(Bounding box prediction data)
:::

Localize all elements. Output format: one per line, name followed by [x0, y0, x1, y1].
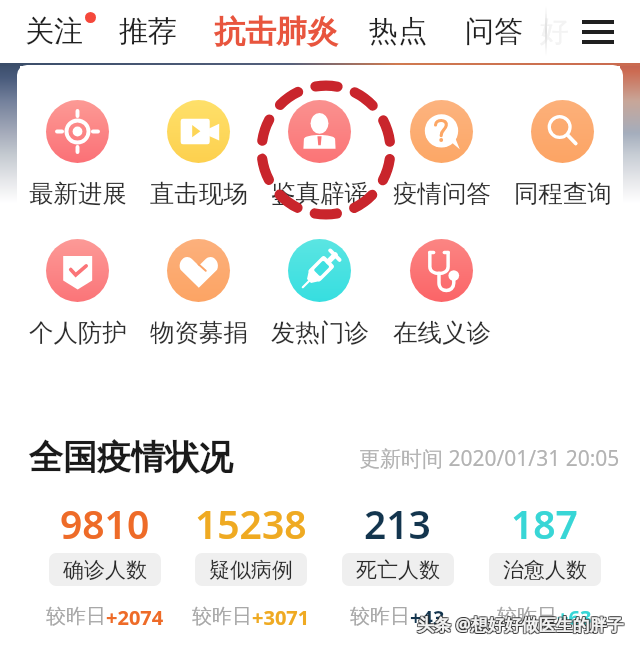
staticText: 好 — [540, 13, 569, 50]
staticText: 头条 @想好好做医生的胖子 — [418, 614, 625, 637]
staticText: 直击现场 — [150, 178, 248, 209]
staticText: 问答 — [465, 13, 523, 50]
staticText: 更新时间 2020/01/31 20:05 — [359, 444, 620, 473]
button[interactable]: 最新进展 — [17, 100, 138, 209]
staticText: 疫情问答 — [393, 178, 491, 209]
button[interactable]: 抗击肺炎 — [214, 0, 338, 63]
button[interactable]: 鉴真辟谣 — [259, 100, 380, 209]
staticText: 确诊人数 — [63, 557, 147, 583]
staticText: 头条 @想好好做医生的胖子 — [416, 613, 623, 636]
staticText: +63 — [557, 604, 592, 631]
staticText: 物资募捐 — [150, 317, 248, 348]
button[interactable]: 热点 — [369, 0, 427, 63]
button[interactable]: 发热门诊 — [259, 239, 380, 348]
staticText: +43 — [410, 604, 445, 631]
button[interactable]: 直击现场 — [138, 100, 259, 209]
staticText: 头条 @想好好做医生的胖子 — [417, 612, 624, 635]
staticText: 鉴真辟谣 — [271, 178, 369, 209]
button[interactable]: 推荐 — [119, 0, 177, 63]
staticText: 推荐 — [119, 13, 177, 50]
staticText: 较昨日 — [350, 604, 410, 629]
button[interactable]: 关注 — [25, 0, 83, 63]
button[interactable]: 物资募捐 — [138, 239, 259, 348]
staticText: 个人防护 — [29, 317, 127, 348]
button[interactable]: 疫情问答 — [381, 100, 502, 209]
button[interactable]: 问答 — [465, 0, 523, 63]
staticText: 全国疫情状况 — [29, 436, 233, 479]
staticText: 发热门诊 — [271, 317, 369, 348]
staticText: 15238 — [195, 497, 307, 541]
staticText: 头条 @想好好做医生的胖子 — [418, 612, 625, 635]
staticText: 头条 @想好好做医生的胖子 — [416, 614, 623, 637]
staticText: 头条 @想好好做医生的胖子 — [417, 613, 624, 636]
staticText: +2074 — [106, 604, 164, 631]
staticText: 头条 @想好好做医生的胖子 — [417, 614, 624, 637]
staticText: 关注 — [25, 13, 83, 50]
staticText: 抗击肺炎 — [214, 12, 338, 51]
staticText: 较昨日 — [46, 604, 106, 629]
button[interactable]: Menu — [575, 0, 621, 63]
staticText: 头条 @想好好做医生的胖子 — [418, 613, 625, 636]
staticText: 最新进展 — [29, 178, 127, 209]
staticText: 疑似病例 — [209, 557, 293, 583]
staticText: +3071 — [252, 604, 310, 631]
staticText: 热点 — [369, 13, 427, 50]
staticText: 治愈人数 — [503, 557, 587, 583]
staticText: 在线义诊 — [393, 317, 491, 348]
staticText: 死亡人数 — [356, 557, 440, 583]
staticText: 头条 @想好好做医生的胖子 — [416, 612, 623, 635]
button[interactable]: 同程查询 — [502, 100, 623, 209]
staticText: 187 — [511, 497, 578, 541]
staticText: 9810 — [60, 497, 150, 541]
staticText: 较昨日 — [497, 604, 557, 629]
staticText: 较昨日 — [192, 604, 252, 629]
button[interactable]: 在线义诊 — [381, 239, 502, 348]
staticText: 213 — [364, 497, 431, 541]
staticText: 同程查询 — [514, 178, 612, 209]
button[interactable]: 个人防护 — [17, 239, 138, 348]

:::

Instructions for the task: Please give back every line above exactly as it stands, without pictures.

Answer area:
Localize all elements. Output format: one per line, name followed by [x0, y0, x1, y1].
staticText: 好 — [540, 13, 569, 50]
staticText: 头条 @想好好做医生的胖子 — [418, 614, 625, 637]
staticText: 直击现场 — [150, 178, 248, 209]
staticText: 问答 — [465, 13, 523, 50]
staticText: 更新时间 2020/01/31 20:05 — [359, 444, 620, 473]
button[interactable]: 最新进展 — [17, 100, 138, 209]
staticText: 疫情问答 — [393, 178, 491, 209]
button[interactable]: 抗击肺炎 — [214, 0, 338, 63]
button[interactable]: 鉴真辟谣 — [259, 100, 380, 209]
staticText: 确诊人数 — [63, 557, 147, 583]
staticText: 头条 @想好好做医生的胖子 — [416, 613, 623, 636]
staticText: +63 — [557, 604, 592, 631]
staticText: 物资募捐 — [150, 317, 248, 348]
button[interactable]: 热点 — [369, 0, 427, 63]
button[interactable]: 发热门诊 — [259, 239, 380, 348]
staticText: +43 — [410, 604, 445, 631]
button[interactable]: 直击现场 — [138, 100, 259, 209]
staticText: 头条 @想好好做医生的胖子 — [417, 612, 624, 635]
staticText: 鉴真辟谣 — [271, 178, 369, 209]
button[interactable]: 推荐 — [119, 0, 177, 63]
staticText: 推荐 — [119, 13, 177, 50]
staticText: 较昨日 — [350, 604, 410, 629]
button[interactable]: 关注 — [25, 0, 83, 63]
button[interactable]: 物资募捐 — [138, 239, 259, 348]
staticText: 个人防护 — [29, 317, 127, 348]
button[interactable]: 疫情问答 — [381, 100, 502, 209]
button[interactable]: 问答 — [465, 0, 523, 63]
staticText: 全国疫情状况 — [29, 436, 233, 479]
staticText: 发热门诊 — [271, 317, 369, 348]
staticText: 15238 — [195, 497, 307, 541]
staticText: 头条 @想好好做医生的胖子 — [418, 612, 625, 635]
staticText: 头条 @想好好做医生的胖子 — [416, 614, 623, 637]
staticText: 头条 @想好好做医生的胖子 — [417, 613, 624, 636]
staticText: +2074 — [106, 604, 164, 631]
staticText: 头条 @想好好做医生的胖子 — [417, 614, 624, 637]
staticText: 关注 — [25, 13, 83, 50]
staticText: 抗击肺炎 — [214, 12, 338, 51]
staticText: 较昨日 — [46, 604, 106, 629]
button[interactable]: Menu — [575, 0, 621, 63]
staticText: 头条 @想好好做医生的胖子 — [418, 613, 625, 636]
staticText: 最新进展 — [29, 178, 127, 209]
staticText: 疑似病例 — [209, 557, 293, 583]
staticText: +3071 — [252, 604, 310, 631]
staticText: 热点 — [369, 13, 427, 50]
staticText: 治愈人数 — [503, 557, 587, 583]
staticText: 在线义诊 — [393, 317, 491, 348]
staticText: 死亡人数 — [356, 557, 440, 583]
staticText: 头条 @想好好做医生的胖子 — [416, 612, 623, 635]
button[interactable]: 同程查询 — [502, 100, 623, 209]
staticText: 187 — [511, 497, 578, 541]
staticText: 9810 — [60, 497, 150, 541]
staticText: 较昨日 — [497, 604, 557, 629]
staticText: 较昨日 — [192, 604, 252, 629]
button[interactable]: 在线义诊 — [381, 239, 502, 348]
staticText: 213 — [364, 497, 431, 541]
staticText: 同程查询 — [514, 178, 612, 209]
button[interactable]: 个人防护 — [17, 239, 138, 348]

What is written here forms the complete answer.